One thing to notice is encryption and decryption should happen at **bytes** level. If you want to encrypt a python object (list, numpy array, pandas data frame, pytorch model or a string) then the first step is to serialize it into bytes. One easy way to do it is to use `pickle.dumps` method. 

## Client-side encryption with data key
Now let's pretend you are a data engineer and you need to move a chuck of data from location A to location B. Location A is the machine you are using now to run this notebook, location B is an S3 bucket that your data scientist buddy will be using later to create a training job. You want to ensure that while data is on its way from location A to location B, it is not intercepted and stolen by cyber-attacker in the middle. 

One solution is genereate a data key `DK` from the master key and use `DK` to encrypt your data at location A (client side) and save the encrypted to S3 bucket. 

You will get a different data key each time you request it from the master key and the plaintext data key is intended to be **short-lived** and you should only save the **encrpyted** data key for later use. 

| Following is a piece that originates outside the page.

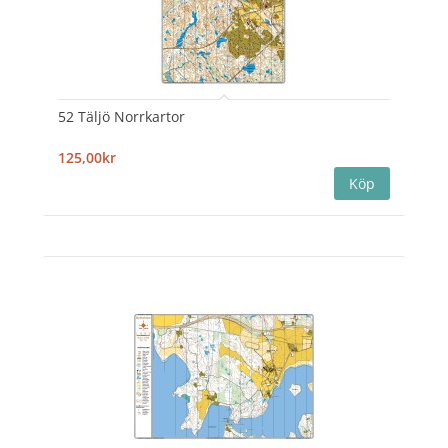
52 Täljö Norrkartor
125,00kr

Use [kms:GenerateDataKey](https://boto3.amazonaws.com/v1/documentation/api/latest/reference/services/kms.html#KMS.Client.generate_data_key) to generate a data key. 

In [None]:
key_length = 32 # 32 bytes 

data_key_res = kms.generate_data_key(
    KeyId=master_key,
    NumberOfBytes= key_length  # your data key is will be 32x8=256-bit long
                       # takes 2^256 number of guesses to crack your data key
    )

pp.pprint(data_key_res)

In [None]:
plaintext, ciphertext = data_key_res['Plaintext'], data_key_res['CiphertextBlob']

In [None]:
assert len(plaintext) == key_length

The ciphertext above is the encrypted data key. Of course it is encrypted by the master key. And the ciphtertext is what you should kept for long term. There is nothing preventing you from encrypt your plaintext data key with a different master key. You just need to remember which master you used to encrypted it. 

In [None]:
assert kms.decrypt(KeyId=master_key, CiphertextBlob=ciphertext)['Plaintext'] == plaintext

Note that the plaintext data key is a byte-like object. It is not a string and in fact it cannot be decoded to a python string.

In [None]:
try:
    plaintext.decode('utf-8')
except Exception as e:
    print(e)

There are multiple python libraries for cryptography. We will use [cryptography](https://pypi.org/project/cryptography/)

In [None]:
!pip install cryptography

In [None]:
import base64
from cryptography.fernet import Fernet

def encrypt(data, plaintext_key):
    """Encrypt a chunk of bytes on client-side
    data: a chunk of bytes
    plaintext_key: plaintext data key
    """
    ascii_str = base64.b64encode(plaintext_key)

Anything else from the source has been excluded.